Un momento dello spettacolo. Foto di G. Attardi

È teatro totale. Padrissa mette insieme Living Theatre, l’arte di strada, musical, Cirque du Soleil, opera lirica, rock e dei pupi. E fa risuonare suoni sacri e barbari come l’elettronica, la disco dance, il rap di Domenico Lamparelli e persino un accenno della canzone La stagione dell’amore di Franco Battiato, omaggio del regista alla musica italiana della quale s’innamorò ascoltando «un italiano venuto a Barcellona: comprò una chitarra e un piccolo hotel sulle Ramblas e compose Il mondo. Si chiamava Jimmy Fontana».

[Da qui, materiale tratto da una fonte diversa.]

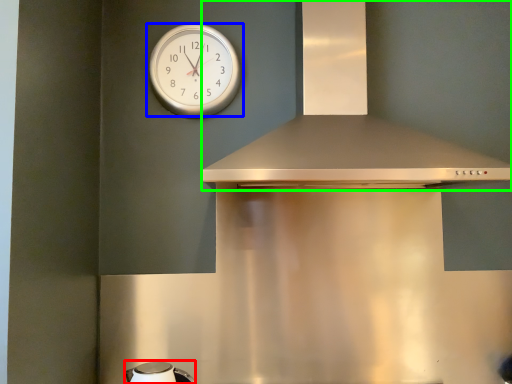 Question: Estimate the real-world distances between objects in this image. Which object is farther from appliance (highlighted by a red box), wall clock (highlighted by a blue box) or vent (highlighted by a green box)?

Choices:
 (A) wall clock
 (B) vent

Answer: (A) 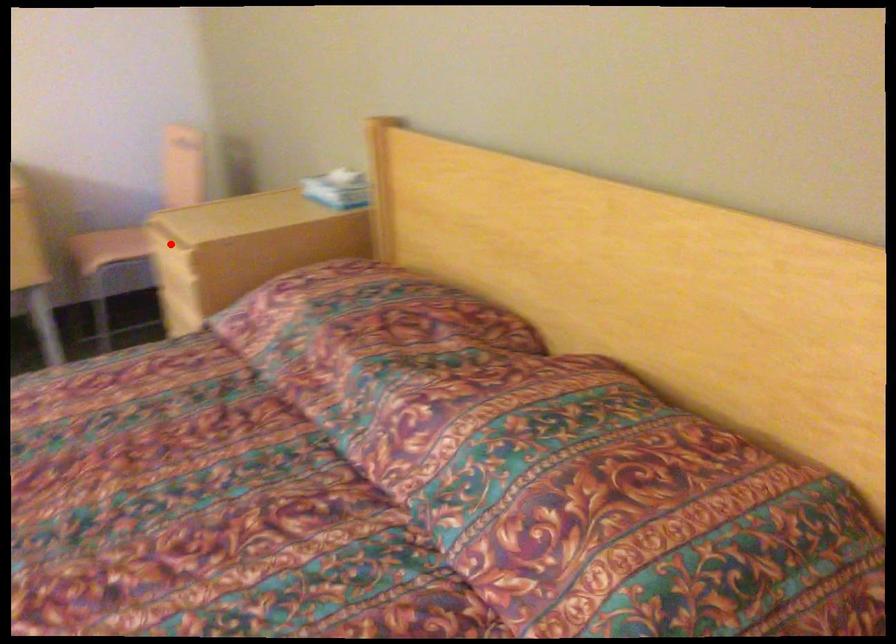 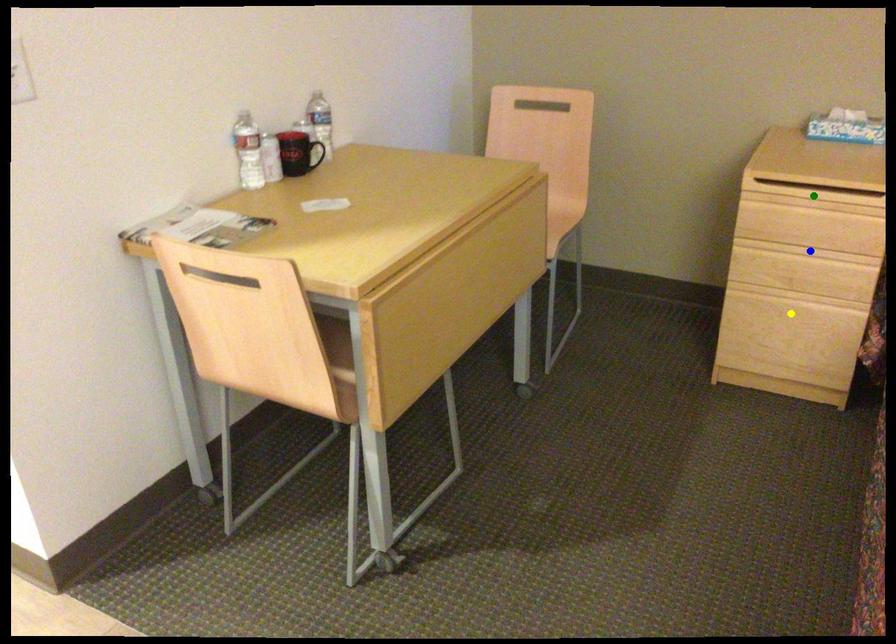 Question: I am providing you with two images of the same scene from different viewpoints. A red point is marked on the first image. You are given multiple points on the second image. Which spot in image 2 lines up with the point in image 1?

Choices:
 (A) blue point
 (B) green point
 (C) yellow point

Answer: (B) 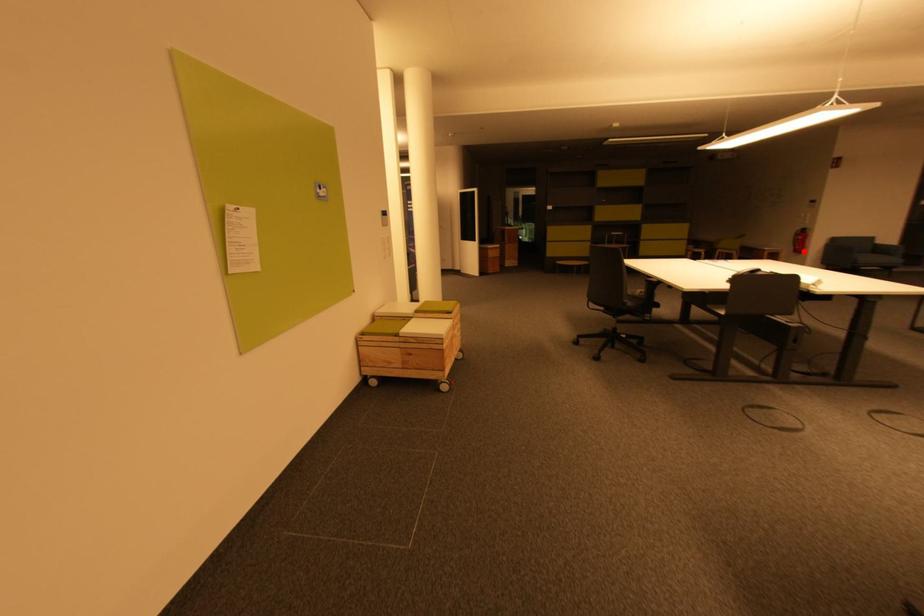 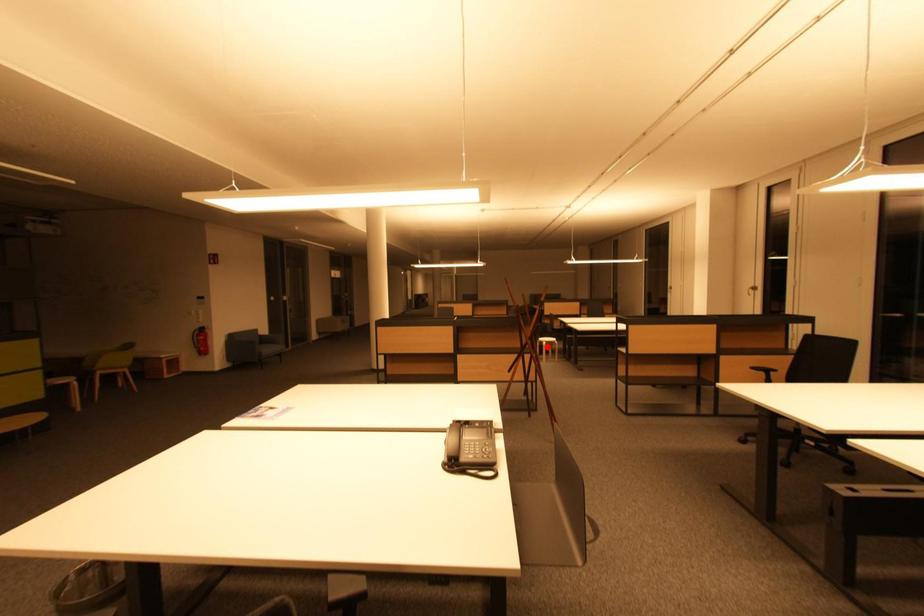 I am providing you with two images of the same scene from different viewpoints. A red point is marked on the first image and another point is marked on the second image. Is the marked point in image1 the same physical position as the marked point in image2?

No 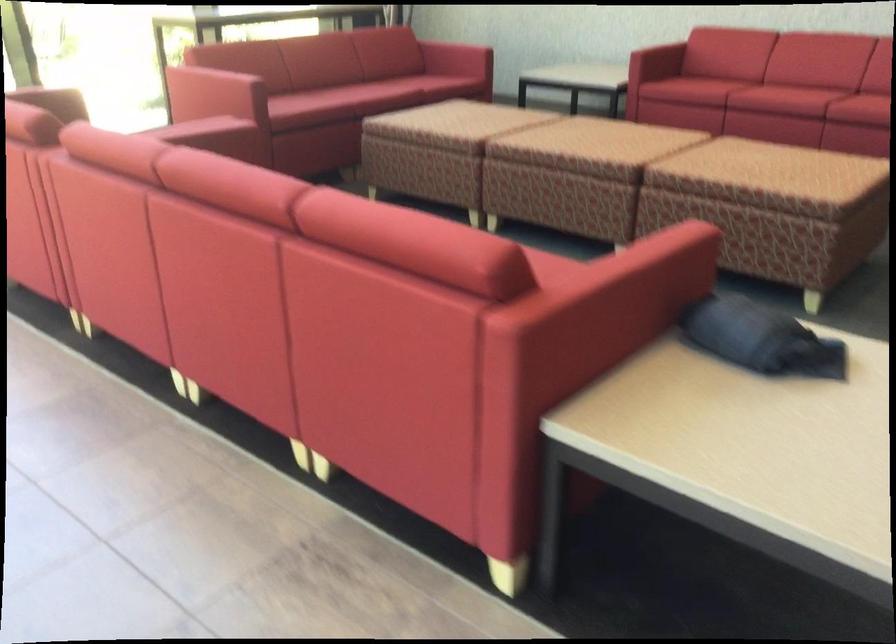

Caos e ambiguità dominano. Come il/la protagonista. Dioniso. Interpretato da Lucia Lavia, che recita, balla e danza come una rockstar. «Dioniso vuole il potere, come Faust, il suo potere è oscuro, come la parte più nascosta dell’inconscio. Ma io ho voluto una donna ad interpretare Dioniso, guerriera, ma al tempo stesso femminile, seduttiva, fertile, come la luna, la donna può generare la vita». E così #MeToo trionfa anche al Teatro greco.